▶ _Exercise description_: Pictures found in the material must be left out, and every line returned as written.

▶ _Exercise data_:
━━━━━━━━━━━━━━━━
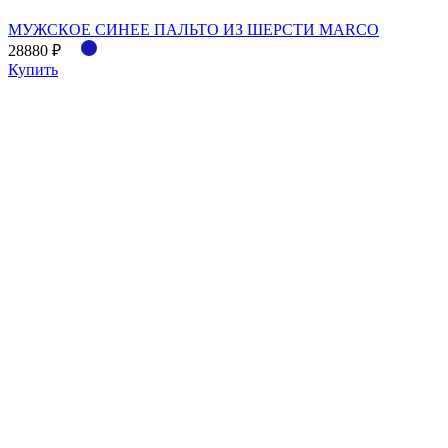
МУЖСКОЕ СИНЕЕ ПАЛЬТО ИЗ ШЕРСТИ MARCO
28880 ₽
Купить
━━━━━━━━━━━━━━━━
▶ _Task result_:
МУЖСКОЕ СИНЕЕ ПАЛЬТО ИЗ ШЕРСТИ MARCO
28880 ₽
Купить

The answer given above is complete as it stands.